Supplied information Start Marker

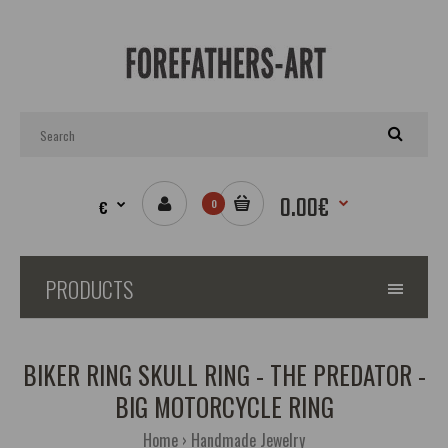
0.00€
€
0
PRODUCTS
BIKER RING SKULL RING - THE PREDATOR -
BIG MOTORCYCLE RING
Home
Handmade Jewelry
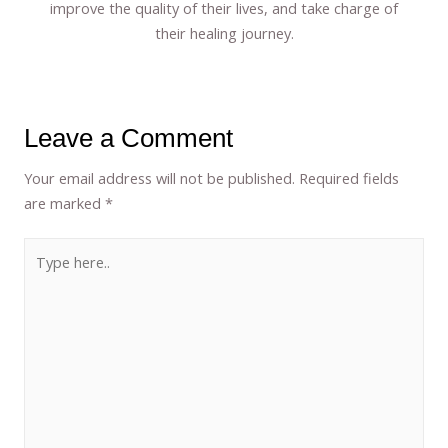
improve the quality of their lives, and take charge of
their healing journey.
Leave a Comment
Your email address will not be published.
Required fields
are marked
*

Supplied information End Marker

If a line in the listing contains "their", it counts. Say how many lines count, with no other words.

__Completed exercise__
2